For the optimal economic growth problems with \(A\in ]0,\chi _1[\), one has \({\bar{s}}(t)=0\) for all \(t\in [t_0,T]\) and the optimal capital-to-labor ratio function \({\bar{k}}(t)\) monotonically decreases on the whole planning interval \([t_0,T]\) (see Fig. 1).

For the problems with \(A=\chi _2\) (see Fig. 2), the optimal propensity to save function \({\bar{s}}(t)\) may be either identically zero on \([t_0,T]\) or monotonically decreasing until the moment \({\bar{t}}\) and identically zero on \([{\bar{t}},T]\). The function \({\bar{k}}(t)\) monotonically decreases on the whole planning interval \([t_0,T]\), but its shape is different from the one of \(\bar{k}(t)\) in Fig. 1.

For the problems with \(A>\chi _2\) (see Fig. 3), the behavior of the optimal capital-to-labor ratio function is rather complicated and interesting. Namely, the function \({\bar{s}}(t)\) may be either identically zero on \([t_0,T]\) or monotonically decreasing until the moment \({\bar{t}}\) and identically zero on \([\bar{t},T]\). However, the function \({\bar{k}}(t)\) monotonically decreases on the whole planning interval \([t_0,T]\) only if the planning period \(T-t_0\) is relatively short. If the period is relatively long, then the function \({\bar{k}}(t)\) first monotonically increases and monotonically decreases afterward.

Fig. 1
figure 1

The optimal processes \(({\bar{k}}, {\bar{s}})\) of \((GP_2)\) w.r.t. parameters \(A = 0.15\), \(\beta = 0.5\), \(\lambda = 0.1\), \(\sigma = 0.2\), \(k_0=2\), \(T=6\), and either \(t_0 = 4\) or \(t_0 = 0\)

Fig. 2
figure 2

The optimal processes \(({\bar{k}}, {\bar{s}})\) of \((GP_2)\) w.r.t. parameters \(A = 0.4\), \(\beta = 0.5\), \(\lambda = 0.1\), \(\sigma = 0.2\), \(k_0=2\), \(T=6,\) and either \(t_0 = 4\) \((T-t_0< \rho )\) or \(t_0 = 0\) \((T-t_0 > \rho )\)

Fig. 3
figure 3

The optimal processes \(({\bar{k}}, {\bar{s}})\) of \((GP_2)\) w.r.t. parameters \(A = 0.5\), \(\beta = 0.5\), \(\lambda = 0.1\), \(\sigma = 0.2\), \(k_0=2\), \(T=6\), and either \(t_0 = 4\) \((T-t_0< \rho )\) or \(t_0 = 0\) \((T-t_0 > \rho )\)

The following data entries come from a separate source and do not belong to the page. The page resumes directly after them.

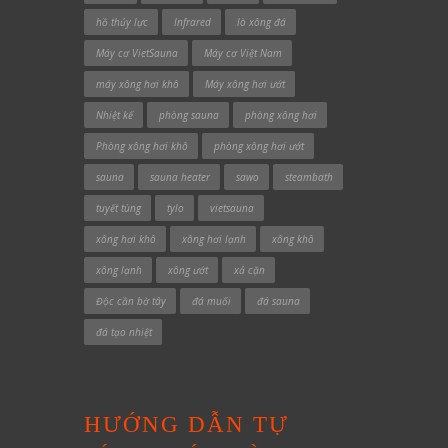
hồ thủy lực
Infrared
lò xông đá
Máy cơ VietSauna
Máy cơ Việt Nam
máy xông hơi khô
Máy xông hơi ướt
Nhiệt kế
phòng sauna
phòng xông hơi
Phòng xông hơi khô
phòng xông hơi ướt
sauna
sauna heater
sawo
steambath
tuyết tùng
tylo
vietsauna
xông hơi khô
xông hơi lạnh
xông khô
xông lạnh
xông ướt
xả cặn
Độc cần bờ tây
đá muối
đá sauna
đá tạo nhiệt
HƯỚNG DẪN TỰ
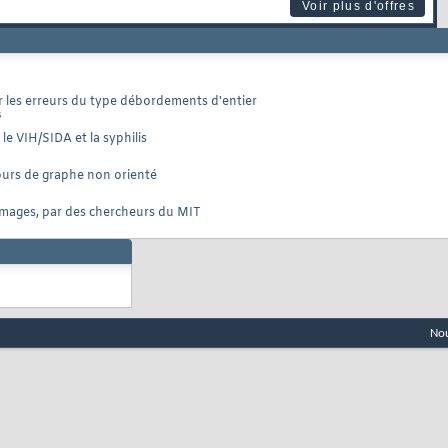
Voir plus d'offres
 les erreurs du type débordements d'entier
s
e VIH/SIDA et la syphilis
ours de graphe non orienté
images, par des chercheurs du MIT
Nou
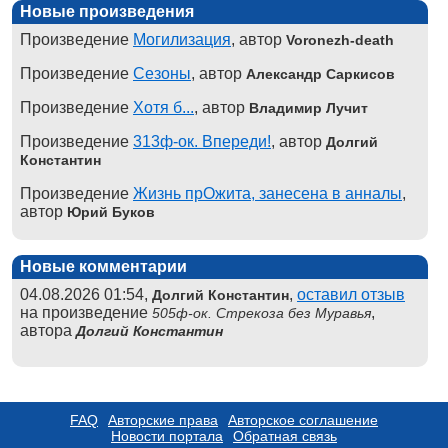
Новые произведения
Произведение
Могилизация
, автор
Voronezh-death
Произведение
Сезоны
, автор
Александр Саркисов
Произведение
Хотя б...
, автор
Владимир Лучит
Произведение
313ф-ок. Впереди!
, автор
Долгий
Константин
Произведение
Жизнь прОжита, занесена в анналы
,
автор
Юрий Буков
Новые комментарии
04.08.2026 01:54,
,
оставил отзыв
Долгий Константин
на произведение
,
505ф-ок. Стрекоза без Муравья
автора
Долгий Константин
FAQ
Авторские права
Авторское соглашение
Новости портала
Обратная связь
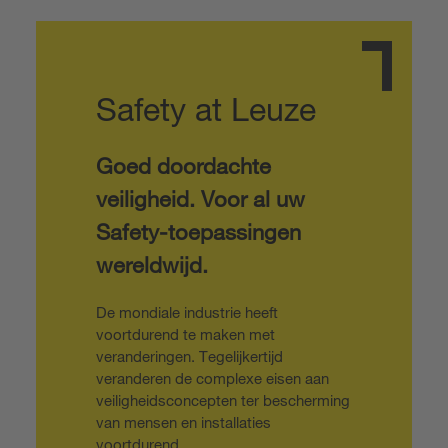
Safety at Leuze
Goed doordachte
veiligheid.
Voor al uw
Safety-toepassingen
wereldwijd.
De mondiale industrie heeft
voortdurend te maken met
veranderingen. Tegelijkertijd
veranderen de complexe eisen aan
veiligheidsconcepten ter bescherming
van mensen en installaties
voortdurend.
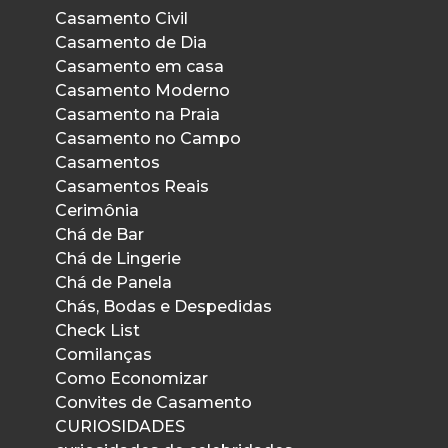
Casamento Civil
Casamento de Dia
Casamento em casa
Casamento Moderno
Casamento na Praia
Casamento no Campo
Casamentos
Casamentos Reais
Cerimônia
Chá de Bar
Chá de Lingerie
Chá de Panela
Chás, Bodas e Despedidas
Check List
Comilanças
Como Economizar
Convites de Casamento
CURIOSIDADES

The obtained results lead us to the following open problem.

Problem 1: Is it possible to perform a synthesis of the optimal processes of the economic growth problem \((GP_2)\) in the case where the total factor productivity A falls into the bounded open interval \(]\chi _1,\chi _2[\) defined by the growth rate of labor force, the real interest rate, and the exponent of the Cobb–Douglas utility function, or not?

6 Conclusions

We have proved that a parametric optimal economic growth problem with nonlinear utility function and linear production function, which satisfies certain conditions on the input parameters, has a unique global solution. Moreover, we have provided an explicit description of the solution.

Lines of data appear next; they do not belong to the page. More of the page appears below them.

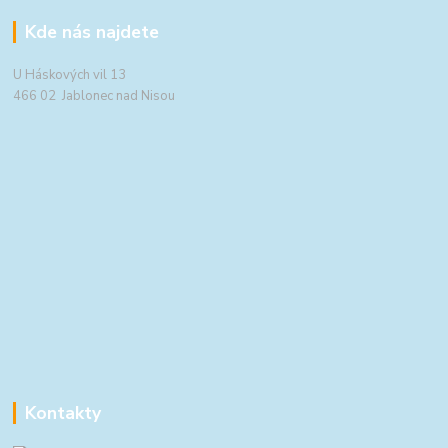
Kde nás najdete
U Háskových vil 13
466 02 Jablonec nad Nisou
Kontakty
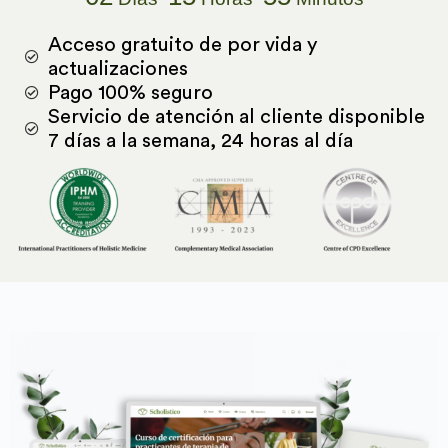
Acceso gratuito de por vida y
actualizaciones
Pago 100% seguro
Servicio de atención al cliente disponible
7 días a la semana, 24 horas al día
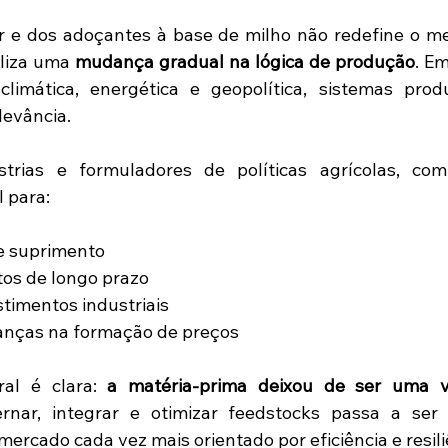
 e dos adoçantes à base de milho não redefine o me
aliza uma 
mudança gradual na lógica de produção
. E
climática, energética e geopolítica, sistemas produt
levância.
strias e formuladores de políticas agrícolas, com
l para:
de suprimento
tos de longo prazo
stimentos industriais
nças na formação de preços
al é clara: 
a matéria-prima deixou de ser uma va
rnar, integrar e otimizar feedstocks passa a ser u
ercado cada vez mais orientado por eficiência e resili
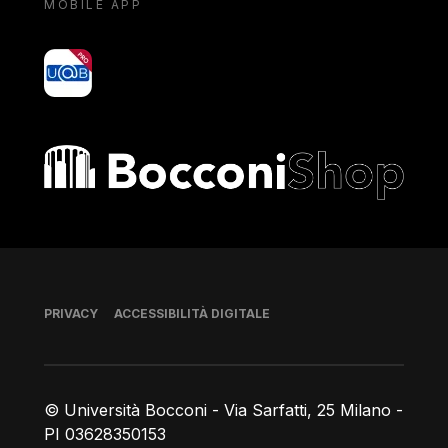
MOBILE APP
yoU@B
Bocconi shop
Piè di pagina
PRIVACY
ACCESSIBILITÀ DIGITALE
© Università Bocconi - Via Sarfatti, 25 Milano -
PI 03628350153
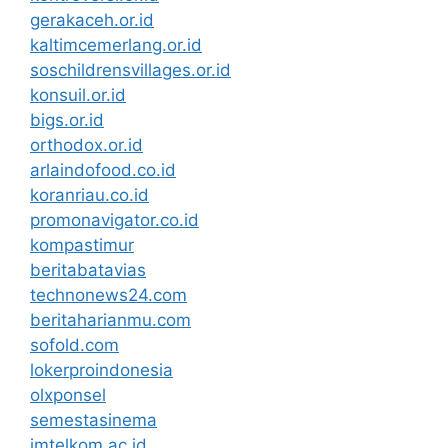
gerakaceh.or.id
kaltimcemerlang.or.id
soschildrensvillages.or.id
konsuil.or.id
bigs.or.id
orthodox.or.id
arlaindofood.co.id
koranriau.co.id
promonavigator.co.id
kompastimur
beritabatavias
technonews24.com
beritaharianmu.com
sofold.com
lokerproindonesia
olxponsel
semestasinema
imtelkom.ac.id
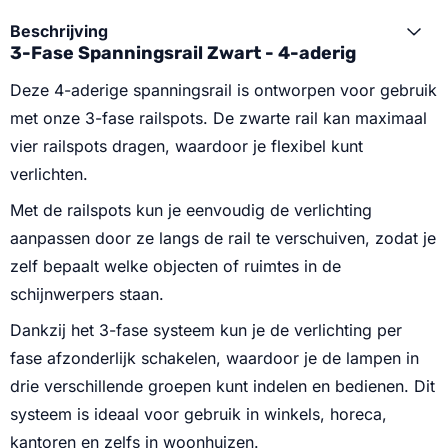
Beschrijving
3-Fase Spanningsrail Zwart - 4-aderig
Deze 4-aderige spanningsrail is ontworpen voor gebruik
met onze 3-fase railspots. De zwarte rail kan maximaal
vier railspots dragen, waardoor je flexibel kunt
verlichten.
Met de railspots kun je eenvoudig de verlichting
aanpassen door ze langs de rail te verschuiven, zodat je
zelf bepaalt welke objecten of ruimtes in de
schijnwerpers staan.
Dankzij het 3-fase systeem kun je de verlichting per
fase afzonderlijk schakelen, waardoor je de lampen in
drie verschillende groepen kunt indelen en bedienen. Dit
systeem is ideaal voor gebruik in winkels, horeca,
kantoren en zelfs in woonhuizen.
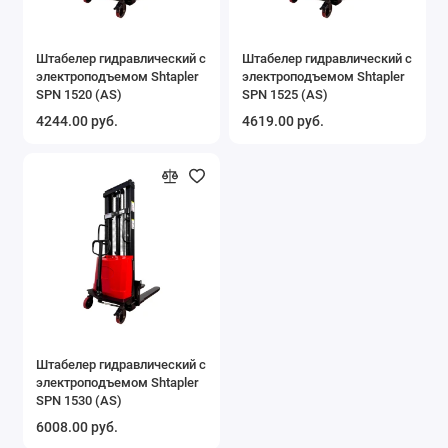
Штабелер гидравлический с
Штабелер гидравлический с
электроподъемом Shtapler
электроподъемом Shtapler
SPN 1520 (AS)
SPN 1525 (AS)
4244.00 руб.
4619.00 руб.
Штабелер гидравлический с
электроподъемом Shtapler
SPN 1530 (AS)
6008.00 руб.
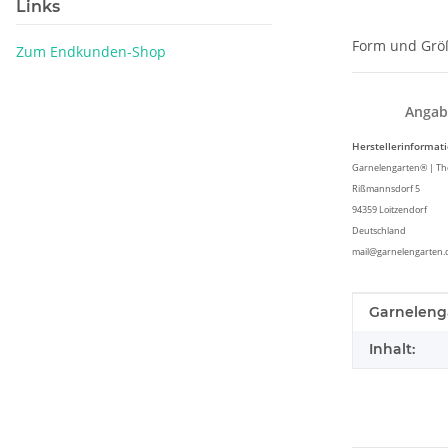
Links
Form und Größ
Zum Endkunden-Shop
Angab
Herstellerinformat
Garnelengarten® | Tho
Rißmannsdorf 5
94359 Loitzendorf
Deutschland
mail@garnelengarten.
Produkteig
Wert
Garneleng
Inhalt:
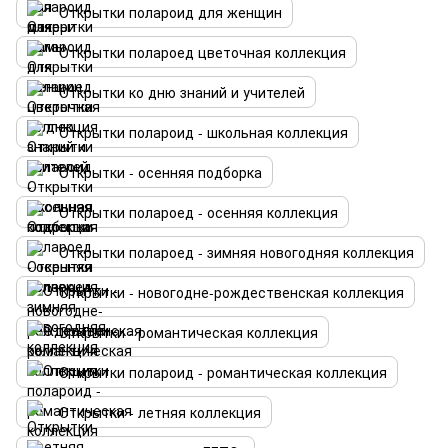
Открытки полароид для женщин
Открытки полароед цветочная коллекция
Открытки ко дню знаний и учителей
Открытки полароид - школьная коллекция
Открытки - осенняя подборка
Открытки полароед - осенняя коллекция
Открытки полароед - зимняя новогодняя коллекция
Открытки - новогодне-рождественская коллекция
Открытки - романтическая коллекция
Открытки полароид - романтическая коллекция
Открытки - летняя коллекция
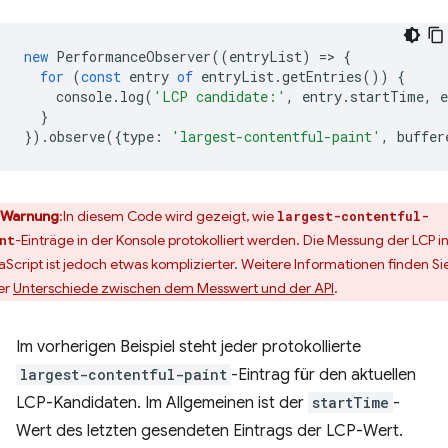
new
PerformanceObserver
((
entryList
)
=
>
{
for
(
const
entry
of
entryList
.
getEntries
())
{
console
.
log
(
'LCP candidate:'
,
entry
.
startTime
,
e
}
}).
observe
({
type
:
'largest-contentful-paint'
,
buffer
Warnung
:In diesem Code wird gezeigt, wie
largest-contentful-
-Einträge in der Konsole protokolliert werden. Die Messung der LCP i
nt
aScript ist jedoch etwas komplizierter. Weitere Informationen finden Si
er
Unterschiede zwischen dem Messwert und der API
.
Im vorherigen Beispiel steht jeder protokollierte
largest-contentful-paint
-Eintrag für den aktuellen
LCP-Kandidaten. Im Allgemeinen ist der
startTime
-
Wert des letzten gesendeten Eintrags der LCP-Wert.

Since we still have not been able to deal with the case where the total factor productivity falls into a bounded open interval defined by the growth rate of labor force, the real interest rate, and the exponent of the utility function, further research is needed to give a complete picture about the optimal solutions of a finite horizon optimal economic growth problem with a nonlinear utility function and linear production function. We think that this interesting open question can hardly be solved without invoking new tools and applying different ideas.

A solution of Problem 1 would complement the synthesis of the optimal processes given in Theorem 4.1 and yield a comprehensive analysis of \((GP_2)\).